- The problem -
Repeat the entries that follow verbatim, without any of their pictures.

- Data extract -

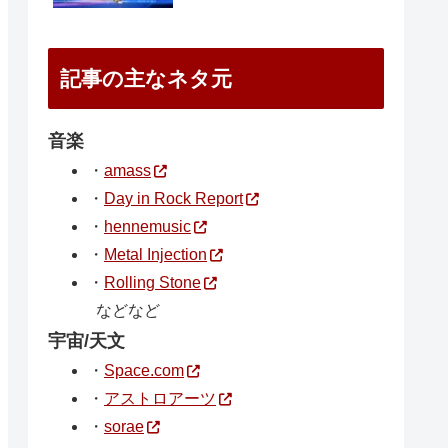
記事の主なネタ元
音楽
・
amass
・
Day in Rock Report
・
hennemusic
・
Metal Injection
・
Rolling Stone
などなど
宇宙/天文
・
Space.com
・
アストロアーツ
・
sorae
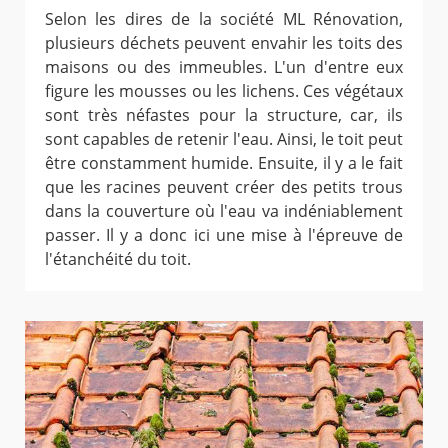
Selon les dires de la société ML Rénovation,
plusieurs déchets peuvent envahir les toits des
maisons ou des immeubles. L'un d'entre eux
figure les mousses ou les lichens. Ces végétaux
sont très néfastes pour la structure, car, ils
sont capables de retenir l'eau. Ainsi, le toit peut
être constamment humide. Ensuite, il y a le fait
que les racines peuvent créer des petits trous
dans la couverture où l'eau va indéniablement
passer. Il y a donc ici une mise à l'épreuve de
l'étanchéité du toit.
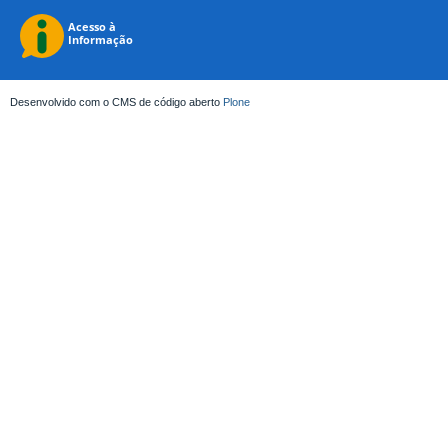
Desenvolvido com o CMS de código aberto
Plone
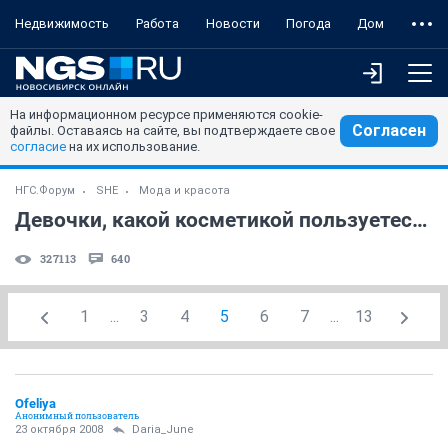
Недвижимость
Работа
Новости
Погода
Дом
На информационном ресурсе применяются cookie-
Согласен
файлы. Оставаясь на сайте, вы подтверждаете свое
согласие
на их использование.
НГС.Форум
SHE
Мода и красота
Девочки, какой косметикой пользуетесь?
327113
640
1
...
3
4
5
6
7
...
13
Ofeliya
Анонимный пользователь
23 октября 2008
Daria_June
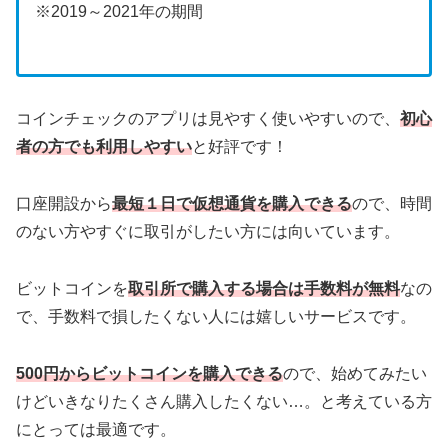
※2019～2021年の期間
コインチェックのアプリは見やすく使いやすいので、
初心
者の方でも利用しやすい
と好評です！
口座開設から
最短１日で仮想通貨を購入できる
ので、時間
のない方やすぐに取引がしたい方には向いています。
ビットコインを
取引所で購入する場合は手数料が無料
なの
で、手数料で損したくない人には嬉しいサービスです。
500円からビットコインを購入できる
ので、始めてみたい
けどいきなりたくさん購入したくない…。と考えている方
にとっては最適です。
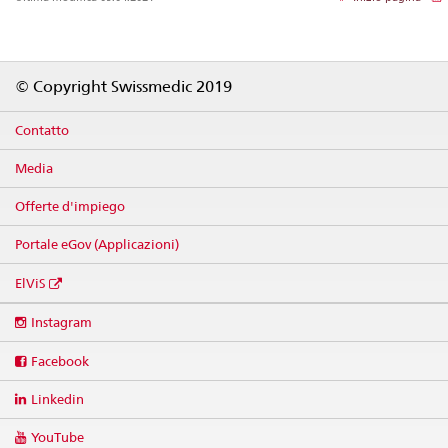
Footer
© Copyright Swissmedic 2019
Contatto
Media
Offerte d'impiego
Portale eGov (Applicazioni)
ElViS
Social
Instagram
media
links
Facebook
Linkedin
YouTube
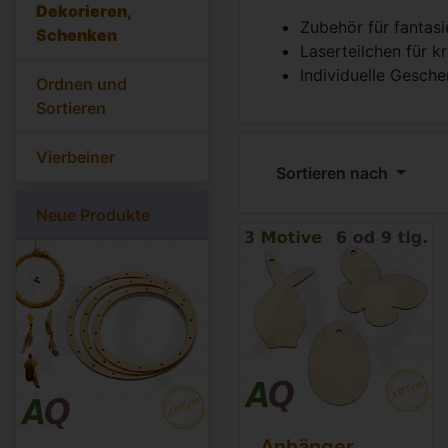
Dekorieren,
Zubehör für fantas
Schenken
Laserteilchen für k
Individuelle Gesche
Ordnen und
Sortieren
Vierbeiner
Sortieren nach
Neue Produkte
Anhänger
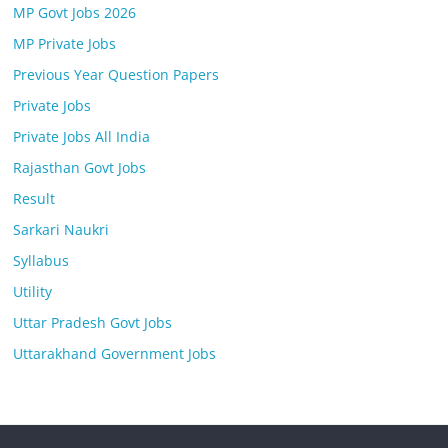
MP Govt Jobs 2026
MP Private Jobs
Previous Year Question Papers
Private Jobs
Private Jobs All India
Rajasthan Govt Jobs
Result
Sarkari Naukri
Syllabus
Utility
Uttar Pradesh Govt Jobs
Uttarakhand Government Jobs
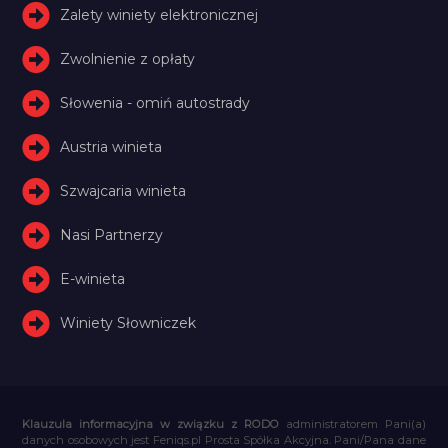
Zalety winiety elektronicznej
Zwolnienie z opłaty
Słowenia - omiń autostrady
Austria winieta
Szwajcaria winieta
Nasi Partnerzy
E-winieta
Winiety Słowniczek
Klauzula informacyjna w związku z RODO
administratorem Pani(a)
danych osobowych jest Feniqs.pl Prosta Spółka Akcyjna. Pani/Pana dane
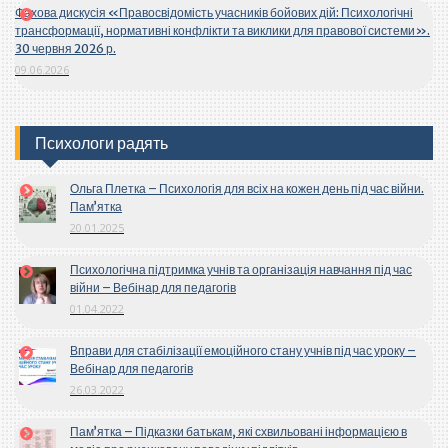
Фахова дискусія «Правосвідомість учасників бойових дій: Психологічні
трансформації, нормативні конфлікти та виклики для правової системи».
30 червня 2026 р.
09.06.2026
Психологи радять
Ольга Плетка – Психологія для всіх на кожен день під час війни.
Пам’ятка
20.01.2025
Психологічна підтримка учнів та організація навчання під час
війни – Вебінар для педагогів
01.04.2022
Вправи для стабілізації емоційного стану учнів під час уроку –
Вебінар для педагогів
26.03.2022
Пам’ятка – Підказки батькам, які схвильовані інформацією в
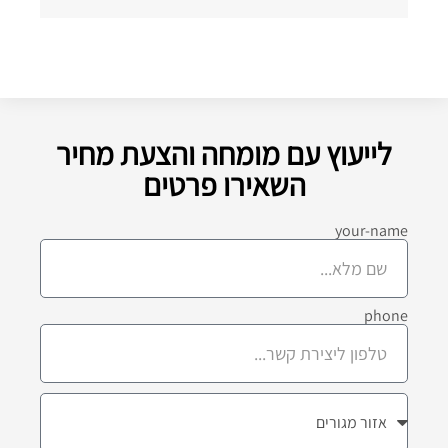
לייעוץ עם מומחה והצעת מחיר
השאירו פרטים
your-name
phone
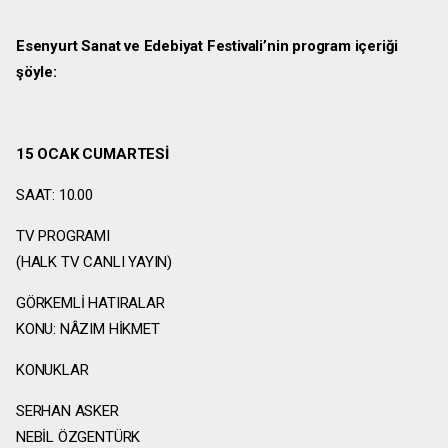
Esenyurt Sanat ve Edebiyat Festivali’nin program içeriği
şöyle:
15 OCAK CUMARTESİ
SAAT: 10.00
TV PROGRAMI
(HALK TV CANLI YAYIN)
GÖRKEMLİ HATIRALAR
KONU: NÂZIM HİKMET
KONUKLAR
SERHAN ASKER
NEBİL ÖZGENTÜRK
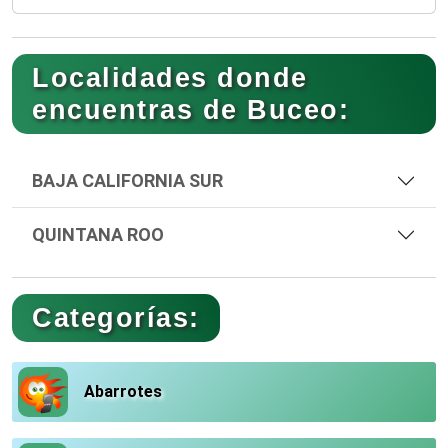
Localidades donde
encuentras de Buceo:
BAJA CALIFORNIA SUR
QUINTANA ROO
Categorías:
Abarrotes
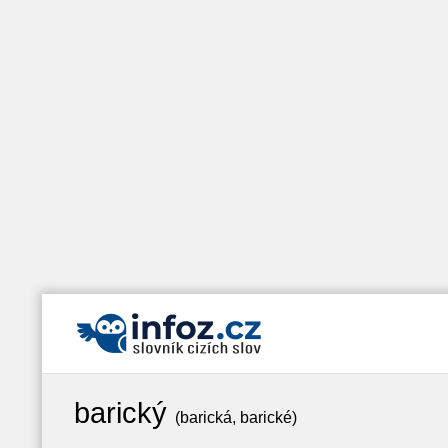
barický
(barická, barické)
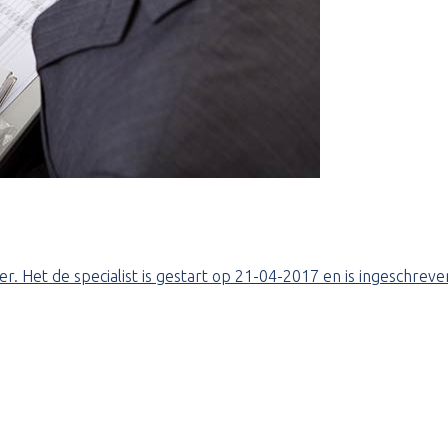
. Het de specialist is gestart op 21-04-2017 en is ingeschreve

- Task answer -
記事の主なネタ元
音楽
・
amass
・
Day in Rock Report
・
hennemusic
・
Metal Injection
・
Rolling Stone
などなど
宇宙/天文
・
Space.com
・
アストロアーツ
・
sorae
Selon les dires de la société ML Rénovation,
plusieurs déchets peuvent envahir les toits des
maisons ou des immeubles. L'un d'entre eux
figure les mousses ou les lichens. Ces végétaux
sont très néfastes pour la structure, car, ils
sont capables de retenir l'eau. Ainsi, le toit peut
être constamment humide. Ensuite, il y a le fait
que les racines peuvent créer des petits trous
dans la couverture où l'eau va indéniablement
passer. Il y a donc ici une mise à l'épreuve de
l'étanchéité du toit.
Desenvolvido com o CMS de código aberto
Plone
Недвижимость
Работа
Новости
Погода
Дом
На информационном ресурсе применяются cookie-
Согласен
файлы. Оставаясь на сайте, вы подтверждаете свое
согласие
на их использование.
НГС.Форум
SHE
Мода и красота
Девочки, какой косметикой пользуетесь?
327113
640
1
...
3
4
5
6
7
...
13
Ofeliya
Анонимный пользователь
23 октября 2008
Daria_June
※2019～2021年の期間
コインチェックのアプリは見やすく使いやすいので、
初心
者の方でも利用しやすい
と好評です！
口座開設から
最短１日で仮想通貨を購入できる
ので、時間
のない方やすぐに取引がしたい方には向いています。
ビットコインを
取引所で購入する場合は手数料が無料
なの
で、手数料で損したくない人には嬉しいサービスです。
500円からビットコインを購入できる
ので、始めてみたい
けどいきなりたくさん購入したくない…。と考えている方
にとっては最適です。
Footer
© Copyright Swissmedic 2019
Contatto
Media
Offerte d'impiego
Portale eGov (Applicazioni)
ElViS
Social
Instagram
media
links
Facebook
Linkedin
YouTube
Dekorieren,
Zubehör für fantas
Schenken
Laserteilchen für k
Individuelle Gesche
Ordnen und
Sortieren
Vierbeiner
Sortieren nach
Neue Produkte
Anhänger
MP Govt Jobs 2026
MP Private Jobs
Previous Year Question Papers
Private Jobs
Private Jobs All India
Rajasthan Govt Jobs
Result
Sarkari Naukri
Syllabus
Utility
Uttar Pradesh Govt Jobs
Uttarakhand Government Jobs
Zalety winiety elektronicznej
Zwolnienie z opłaty
Słowenia - omiń autostrady
Austria winieta
Szwajcaria winieta
Nasi Partnerzy
E-winieta
Winiety Słowniczek
Klauzula informacyjna w związku z RODO
administratorem Pani(a)
danych osobowych jest Feniqs.pl Prosta Spółka Akcyjna. Pani/Pana dane
Фахова дискусія «Правосвідомість учасників бойових дій: Психологічні
трансформації, нормативні конфлікти та виклики для правової системи».
30 червня 2026 р.
09.06.2026
Психологи радять
Ольга Плетка – Психологія для всіх на кожен день під час війни.
Пам’ятка
20.01.2025
Психологічна підтримка учнів та організація навчання під час
війни – Вебінар для педагогів
01.04.2022
Вправи для стабілізації емоційного стану учнів під час уроку –
Вебінар для педагогів
26.03.2022
Пам’ятка – Підказки батькам, які схвильовані інформацією в
לייעוץ עם מומחה והצעת מחיר
השאירו פרטים
your-name
phone
Esenyurt Sanat ve Edebiyat Festivali’nin program içeriği
şöyle:
15 OCAK CUMARTESİ
SAAT: 10.00
TV PROGRAMI
(HALK TV CANLI YAYIN)
GÖRKEMLİ HATIRALAR
KONU: NÂZIM HİKMET
KONUKLAR
SERHAN ASKER
NEBİL ÖZGENTÜRK
Localidades donde
encuentras de Buceo:
BAJA CALIFORNIA SUR
QUINTANA ROO
Categorías:
Abarrotes
barický
(barická, barické)
. Het de specialist is gestart op 21-04-2017 en is ingeschreve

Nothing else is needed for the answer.